Latoex has also cited the new tax laws as the primary reason for its demise. The shutdown was confirmed last week by Deigo Velasques, the chief executive of the exchange’s investment arm, Latoex Capital. Latoex Capital, which split off from the exchange in December, may stay operational after the exchange ceases its operations.

In the meantime, however, Latoex’s exchange is selling its assets to other companies and returning its funds to its clients.

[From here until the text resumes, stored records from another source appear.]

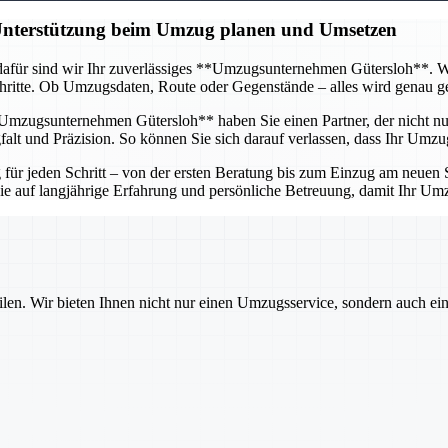
 Unterstützung beim Umzug planen und Umsetzen
afür sind wir Ihr zuverlässiges **Umzugsunternehmen Gütersloh**. Wir 
itte. Ob Umzugsdaten, Route oder Gegenstände – alles wird genau gepl
mzugsunternehmen Gütersloh** haben Sie einen Partner, der nicht nur 
lt und Präzision. So können Sie sich darauf verlassen, dass Ihr Umzug
r jeden Schritt – von der ersten Beratung bis zum Einzug am neuen St
 Sie auf langjährige Erfahrung und persönliche Betreuung, damit Ihr U
ilen. Wir bieten Ihnen nicht nur einen Umzugsservice, sondern auch ei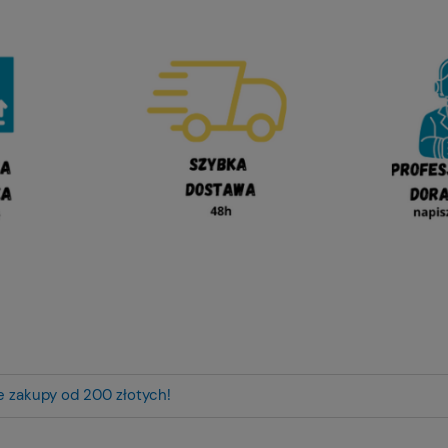
ze zakupy od 200 złotych!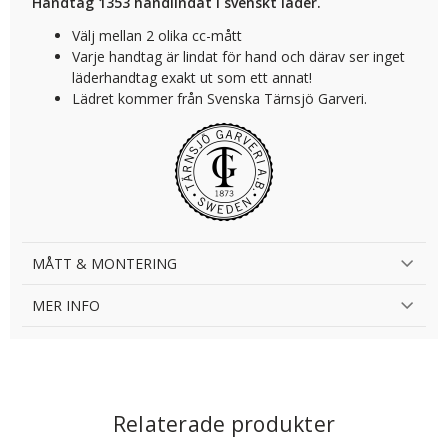
Handtag 1353 handlindat i svenskt läder.
Välj mellan 2 olika cc-mått
Varje handtag är lindat för hand och därav ser inget
läderhandtag exakt ut som ett annat!
Lädret kommer från Svenska Tärnsjö Garveri.
MÅTT & MONTERING
MER INFO
Relaterade produkter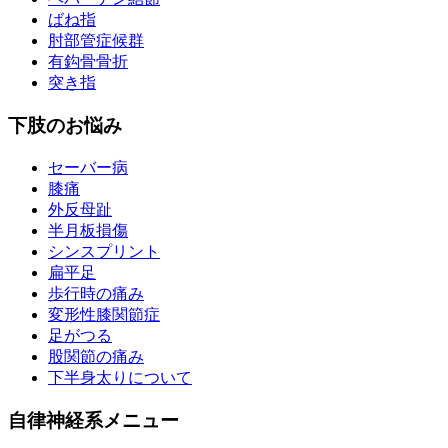
ばね指
肘部管症候群
有鈎骨骨折
突き指
下肢のお悩み
セーバー病
膝痛
外反母趾
半月板損傷
シンスプリント
扁平足
歩行時の痛み
変形性膝関節症
足がつる
股関節の痛み
下半身太りについて
自律神経系メニュー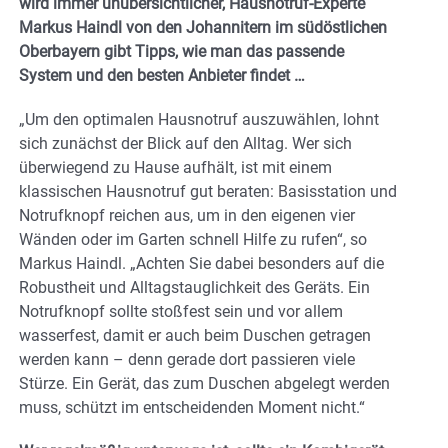
wird immer unübersichtlicher, Hausnotruf-Experte
Markus Haindl von den Johannitern im südöstlichen
Oberbayern gibt Tipps, wie man das passende
System und den besten Anbieter findet …
„Um den optimalen Hausnotruf auszuwählen, lohnt
sich zunächst der Blick auf den Alltag. Wer sich
überwiegend zu Hause aufhält, ist mit einem
klassischen Hausnotruf gut beraten: Basisstation und
Notrufknopf reichen aus, um in den eigenen vier
Wänden oder im Garten schnell Hilfe zu rufen“, so
Markus Haindl. „Achten Sie dabei besonders auf die
Robustheit und Alltagstauglichkeit des Geräts. Ein
Notrufknopf sollte stoßfest sein und vor allem
wasserfest, damit er auch beim Duschen getragen
werden kann – denn gerade dort passieren viele
Stürze. Ein Gerät, das zum Duschen abgelegt werden
muss, schützt im entscheidenden Moment nicht.“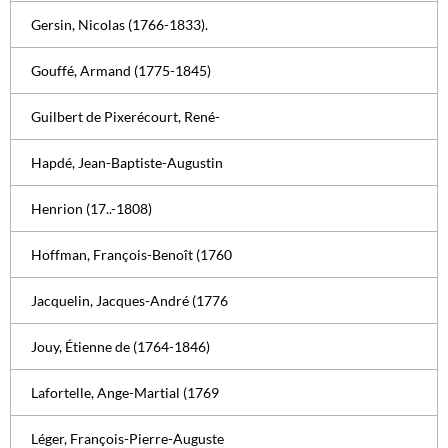
Gersin, Nicolas (1766-1833).
Gouffé, Armand (1775-1845)
Guilbert de Pixerécourt, René-
Hapdé, Jean-Baptiste-Augustin
Henrion (17..-1808)
Hoffman, François-Benoît (1760
Jacquelin, Jacques-André (1776
Jouy, Étienne de (1764-1846)
Lafortelle, Ange-Martial (1769
Léger, François-Pierre-Auguste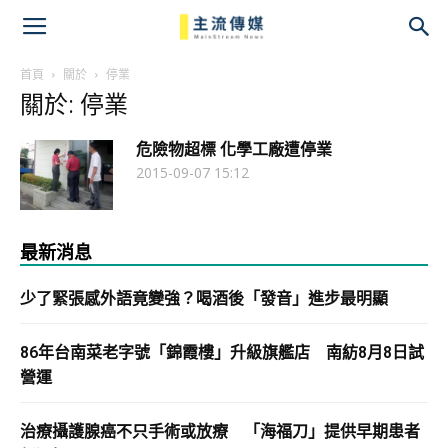
主
流
首頁
關於
停業
關於: 停業
傳
危險物超標 化學工廠遭停業
媒
2015-09-07 15:12
最新消息
少了緊張感外語竟變強？喝酒後「發音」進步最明顯
86年台南菜老字號「錦霞樓」升級旗艦店 南紡8月8日試
營運
治療攝護腺癌不只手術或放療 「海福刀」提供早期患者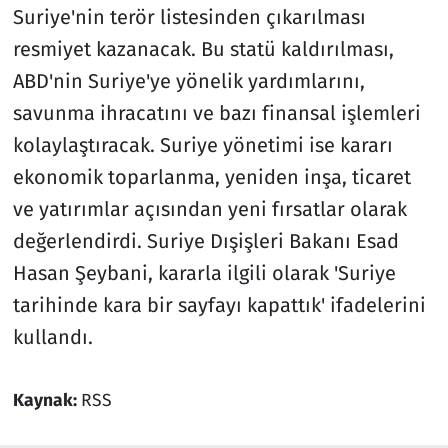
Suriye'nin terör listesinden çıkarılması
resmiyet kazanacak. Bu statü kaldırılması,
ABD'nin Suriye'ye yönelik yardımlarını,
savunma ihracatını ve bazı finansal işlemleri
kolaylaştıracak. Suriye yönetimi ise kararı
ekonomik toparlanma, yeniden inşa, ticaret
ve yatırımlar açısından yeni fırsatlar olarak
değerlendirdi. Suriye Dışişleri Bakanı Esad
Hasan Şeybani, kararla ilgili olarak 'Suriye
tarihinde kara bir sayfayı kapattık' ifadelerini
kullandı.
Kaynak:
RSS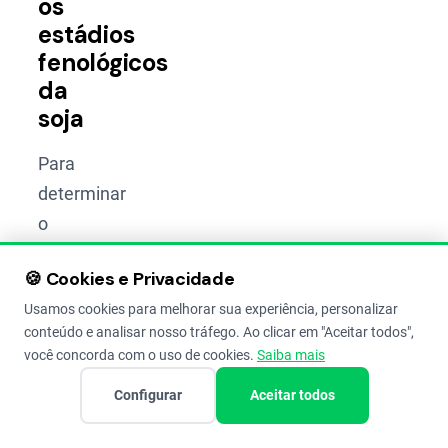
os
estádios
fenológicos
da
soja
Para
determinar
o
estádio
🍪 Cookies e Privacidade
fenológico
Usamos cookies para melhorar sua experiência, personalizar
da
soja
,
conteúdo e analisar nosso tráfego. Ao clicar em "Aceitar todos",
é
você concorda com o uso de cookies.
Saiba mais
fundamental
Configurar
Aceitar todos
conhecer
e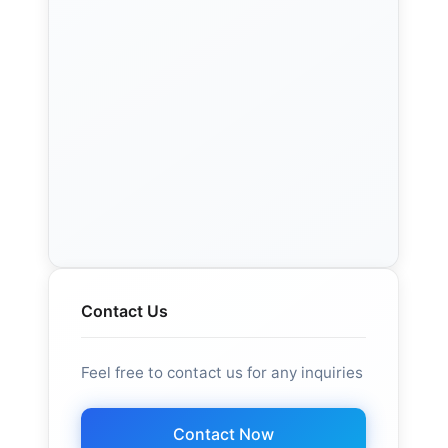
Contact Us
Feel free to contact us for any inquiries
Contact Now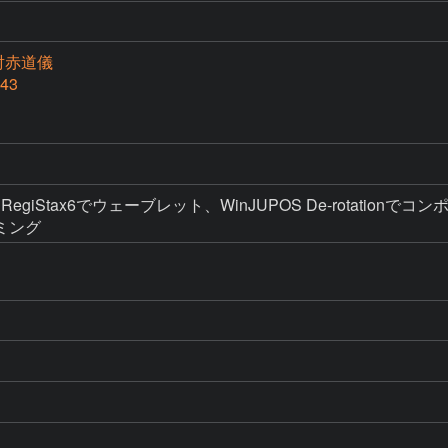
反射赤道儀
M43
ック、RegiStax6でウェーブレット、WinJUPOS De-rotation
ミング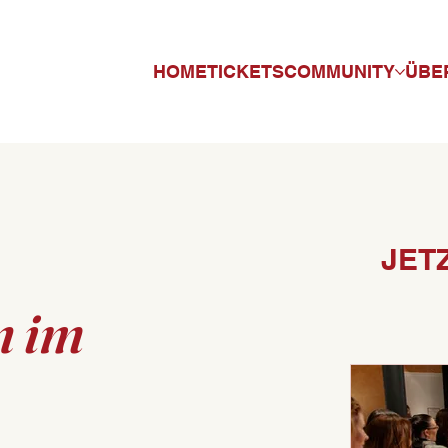
HOME
TICKETS
COMMUNITY
ÜBE
JET
n im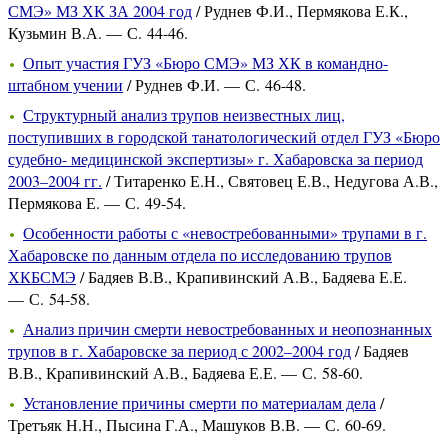
СМЭ» МЗ ХК ЗА 2004 год
/ Руднев Ф.И., Пермякова Е.К.,
Кузьмин В.А. — С. 44-46.
Опыт участия ГУЗ «Бюро СМЭ» МЗ ХК в командно-
штабном учении
/ Руднев Ф.И. — С. 46-48.
Структурный анализ трупов неизвестных лиц,
поступивших в городской танатологический отдел ГУЗ «Бюро
судебно- медицинской экспертизы» г. Хабаровска за период
2003–2004 гг.
/ Титаренко Е.Н., Святовец Е.В., Недугова А.В.,
Пермякова Е. — С. 49-54.
Особенности работы с «невостребованными» трупами в г.
Хабаровске по данным отдела по исследованию трупов
ХКБСМЭ
/ Бадяев В.В., Крапивинский А.В., Бадяева Е.Е.
— С. 54-58.
Анализ причин смерти невостребованных и неопознанных
трупов в г. Хабаровске за период с 2002–2004 год
/ Бадяев
В.В., Крапивинский А.В., Бадяева Е.Е. — С. 58-60.
Установление причины смерти по материалам дела
/
Третъяк Н.Н., Пысина Г.А., Машуков В.В. — С. 60-69.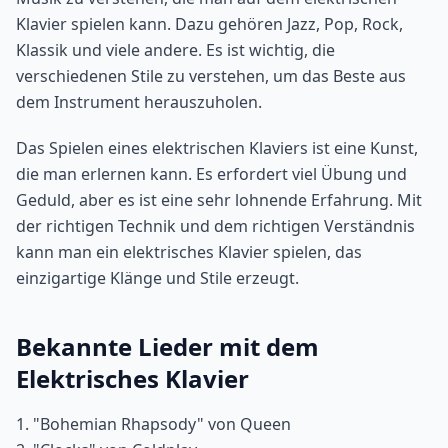
Klavier spielen kann. Dazu gehören Jazz, Pop, Rock,
Klassik und viele andere. Es ist wichtig, die
verschiedenen Stile zu verstehen, um das Beste aus
dem Instrument herauszuholen.
Das Spielen eines elektrischen Klaviers ist eine Kunst,
die man erlernen kann. Es erfordert viel Übung und
Geduld, aber es ist eine sehr lohnende Erfahrung. Mit
der richtigen Technik und dem richtigen Verständnis
kann man ein elektrisches Klavier spielen, das
einzigartige Klänge und Stile erzeugt.
Bekannte Lieder mit dem
Elektrisches Klavier
1. "Bohemian Rhapsody" von Queen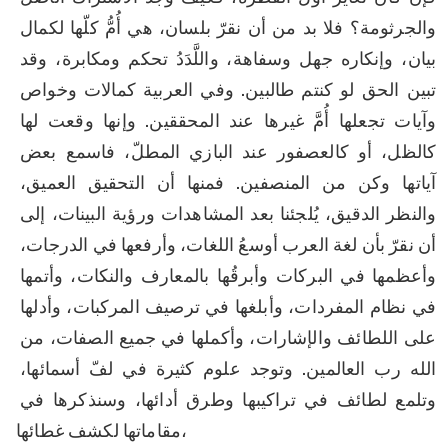
والجرثومة؟ فلا بد من أن نقرّ بلسان، هي أُمُّ كلّها لكمال 
بيان، وإنكاره جهل وسفاهة، واللَّدَدُ تحكم ومكابرة، وقد 
تبين الحق لو كنتم طالبين. وفي العربية كمالات وخواص 
وآيات تجعلها أُمَّ غيرها عند المحققين. وإنها وقعت لها 
كالظل، أو كالعصفور عند البازي المطلّ، فاسمع بعض 
آياتها وكن من المنصفين. فمنها أن التحقيق العميق، 
والنظر الدقيق، يُلجئنا بعد المشاهدات ورؤية البينات، إلى 
أن نقرّ بأن لغة العرب أوسعُ اللغات، وأرفعها في الدرجات، 
وأعظمها في البركات وأبرقُها بالمعارف والنكات، وأتمها 
في نظام المفردات، وأبلغها في ترصيف المركبات، وأدلها 
على اللطائف والإشارات، وأكملها في جميع الصفات، من 
الله رب العالمين. وتوجد علوم كثيرة في لفّ أسمائها، 
وتلمع لطائف في تراكيبها وطرق أدائها، وسنذكرها في 
مقاماتها لكشف غطائها،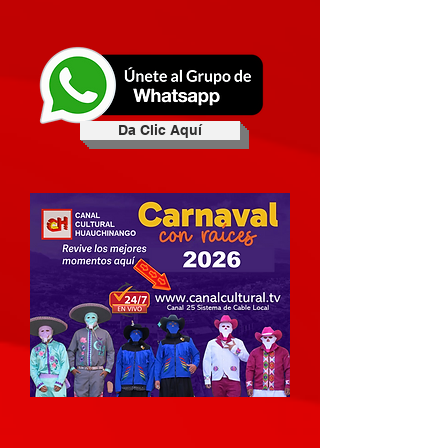
Da Clic Aquí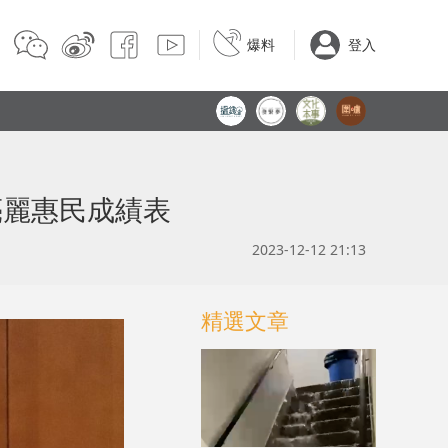
爆料
登入
亮麗惠民成績表
2023-12-12 21:13
精選文章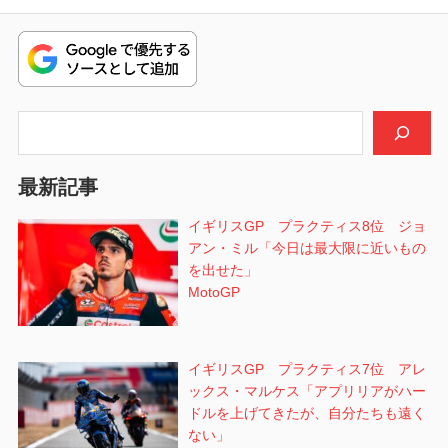
稿:
ゲ
ー
シ
検索
ョ
ン
最新記事
イギリスGP プラクティス8位 ジョ
アン・ミル「今日は最大限に近いもの
を出せた」
MotoGP
イギリスGP プラクティス7位 アレ
ックス・マルケス「アプリリアがハー
ドルを上げてきたが、自分たちも遠く
ない」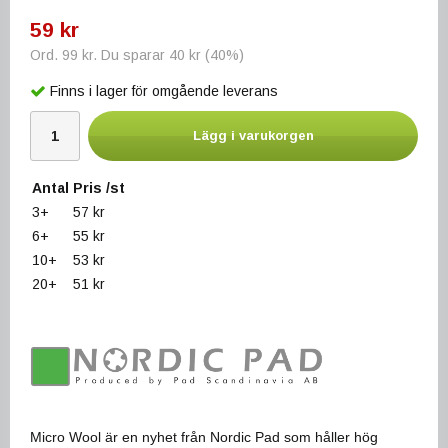
59 kr
Ord.
99 kr
. Du sparar
40 kr
(
40
%)
Finns i lager för omgående leverans
Lägg i varukorgen
Antal
Pris /st
3+
57 kr
6+
55 kr
10+
53 kr
20+
51 kr
Micro Wool är en nyhet från Nordic Pad som håller hög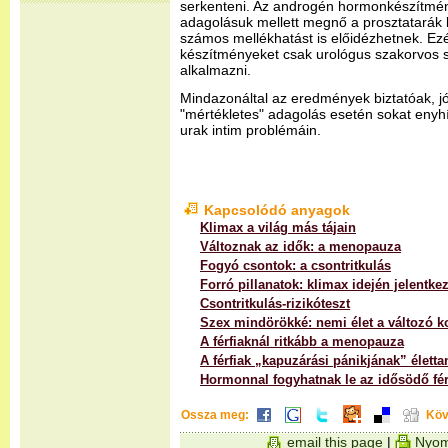
serkenteni. Az androgén hormonkészítmé
adagolásuk mellett megnő a prosztatarák 
számos mellékhatást is előidézhetnek. Ez
készítményeket csak urológus szakorvos sz
alkalmazni.
Mindazonáltal az eredmények biztatóak, jó
"mértékletes" adagolás esetén sokat enyhí
urak intim problémáin.
Kapcsolódó anyagok
Klimax a világ más tájain
Változnak az idők: a menopauza
Fogyó csontok: a csontritkulás
Forró pillanatok: klimax idején jelentk
Csontritkulás-rizikóteszt
Szex mindörökké: nemi élet a változó k
A férfiaknál ritkább a menopauza
A férfiak „kapuzárási pánikjának” életta
Hormonnal fogyhatnak le az idősödő fér
Ossza meg:
Köv
email this page
|
Nyom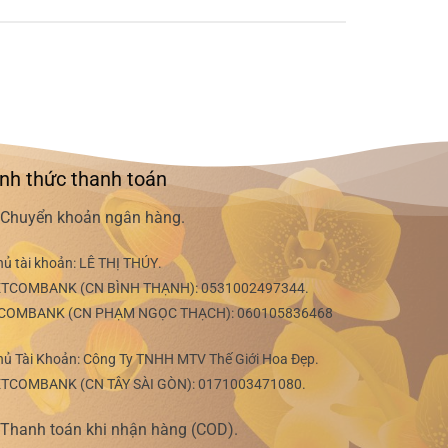
nh thức thanh toán
Chuyển khoản ngân hàng.
hủ tài khoản:
LÊ THỊ THÚY
.
ETCOMBANK (CN BÌNH THẠNH):
0531002497344
.
COMBANK (CN PHẠM NGỌC THẠCH):
060105836468
hủ Tài Khoản: Công Ty TNHH MTV Thế Giới Hoa Đẹp.
ETCOMBANK (CN TÂY SÀI GÒN):
0171003471080
.
Thanh toán khi nhận hàng (COD).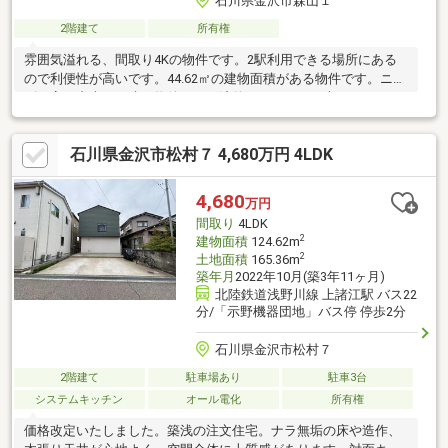
石川県金沢市森山１
2階建て
所有権
雰囲気溢れる、間取り4Kの物件です。2駅利用できる場所にある
ので利便性が高いです。44.62㎡の建物面積がある物件です。ニー
ズの高い中古の戸建て物件は、経済的なメリットも大きいです。
140万円と、少しご予算を相談したい方にも適した物件です。建
築年月日が不明なため記載してある年数よりも古い場合がござい
石川県金沢市松村７ 4,680万円 4LDK
ます。建築後50年以上経過、建築年月不詳
4,680
万円
間取り
4LDK
2
建物面積
124.62m
2
土地面積
165.36m
築年月
2022年10月(築3年11ヶ月)
北陸鉄道浅野川線 上諸江駅 バス22
分/「示野機器団地」バス停 停歩2分
石川県金沢市松村７
2階建て
駐車場あり
駐車3台
システムキッチン
オール電化
所有権
価格改定いたしました。築浅の注文住宅。ナラ無垢の床や造作、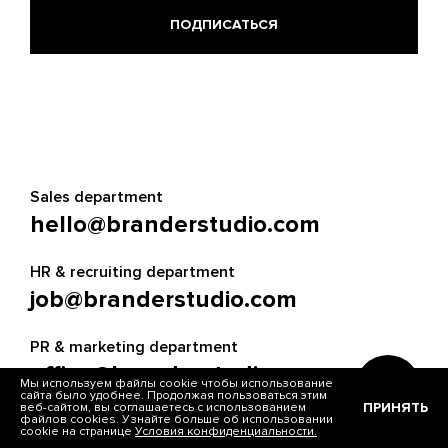
Sales department
hello@branderstudio.com
HR & recruiting department
job@branderstudio.com
PR & marketing department
office@branderstudio.com
Мы используем файлы cookie чтобы использование
сайта было удобнее. Продолжая пользоваться этим
ПРИНЯТЬ
веб-сайтом, вы соглашаетесь с использованием
файлов cookies. Узнайте больше об использовании
cookie на странице
Условия конфиденциальности.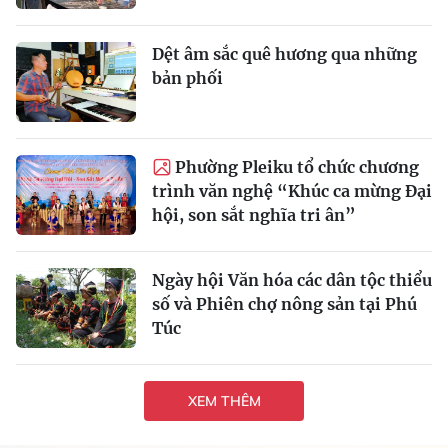
Dệt âm sắc quê hương qua những
bản phối
Phường Pleiku tổ chức chương
trình văn nghệ “Khúc ca mừng Đại
hội, son sắt nghĩa tri ân”
Ngày hội Văn hóa các dân tộc thiểu
số và Phiên chợ nông sản tại Phú
Túc
XEM THÊM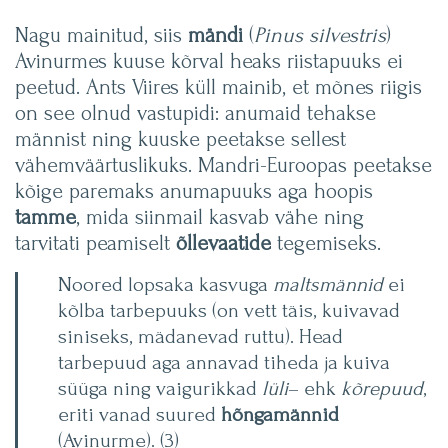
Nagu mainitud, siis
mändi
(
Pinus silvestris
)
Avinurmes kuuse kõrval heaks riistapuuks ei
peetud. Ants Viires küll mainib, et mõnes riigis
on see olnud vastupidi: anumaid tehakse
männist ning kuuske peetakse sellest
vähemväärtuslikuks. Mandri-Euroopas peetakse
kõige paremaks anumapuuks aga hoopis
tamme
, mida siinmail kasvab vähe ning
tarvitati peamiselt
õllevaatide
tegemiseks.
Noored lopsaka kasvuga
maltsmännid
ei
kõlba tarbepuuks (on vett täis, kuivavad
siniseks, mädanevad ruttu). Head
tarbepuud aga annavad tiheda ja kuiva
süüga ning vaigurikkad
lüli
– ehk
kõrepuud
,
eriti vanad suured
hõngamännid
(Avinurme). (3)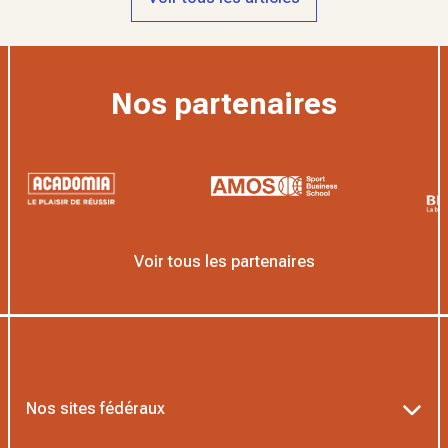
Nos partenaires
Voir tous les partenaires
Nos sites fédéraux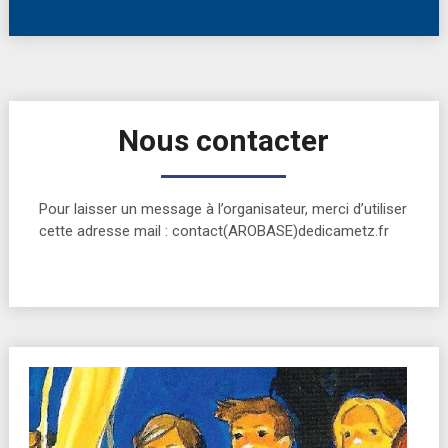
Nous contacter
Pour laisser un message à l’organisateur, merci d’utiliser
cette adresse mail : contact(AROBASE)dedicametz.fr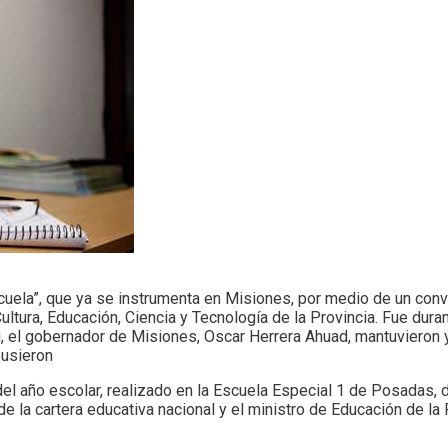
scuela”, que ya se instrumenta en Misiones, por medio de un conv
Cultura, Educación, Ciencia y Tecnología de la Provincia. Fue dura
, el gobernador de Misiones, Oscar Herrera Ahuad, mantuvieron y
opusieron
del año escolar, realizado en la Escuela Especial 1 de Posadas, 
de la cartera educativa nacional y el ministro de Educación de la 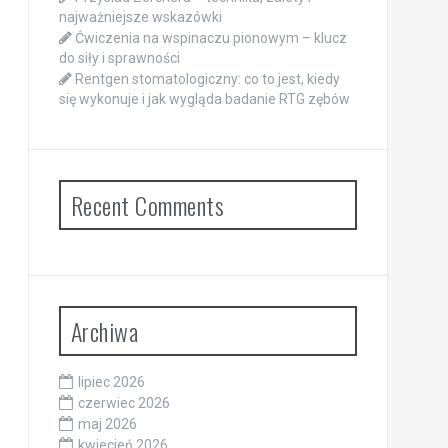
najważniejsze wskazówki
Ćwiczenia na wspinaczu pionowym – klucz
do siły i sprawności
Rentgen stomatologiczny: co to jest, kiedy
się wykonuje i jak wygląda badanie RTG zębów
Recent Comments
Archiwa
lipiec 2026
czerwiec 2026
maj 2026
kwiecień 2026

The exchange is also reportedly attempting to reverse a suspension order issued by Brazil’s Securities and Exchange Commission, or else face a $23,000 fine if Latoex does not follow through with its decision.

Brazil still lacks comprehensive crypto regulations

While the country is lacking more general cryptocurrency industry regulations, there are multiple proposals for cryptocurrency regulations currently making their way through Brazil’s national congress.

Bill 2303/2015, the most comprehensive of these bills, was introduced to the Brazilian Chamber of Deputies nearly five years ago before being archived in 2018 and later placed back on the agenda in March 2019. Two other bills, PL 3825/2019 and PL 3949/2019, are currently being reviewed by the Senate.

The shutdowns in Brazil are somewhat similar to several decisions by several European cryptocurrency companies that have made the decision to either cease operations or move abroad after the implementation of the Fifth Anti-Money Laundering Directive (5AMLD.)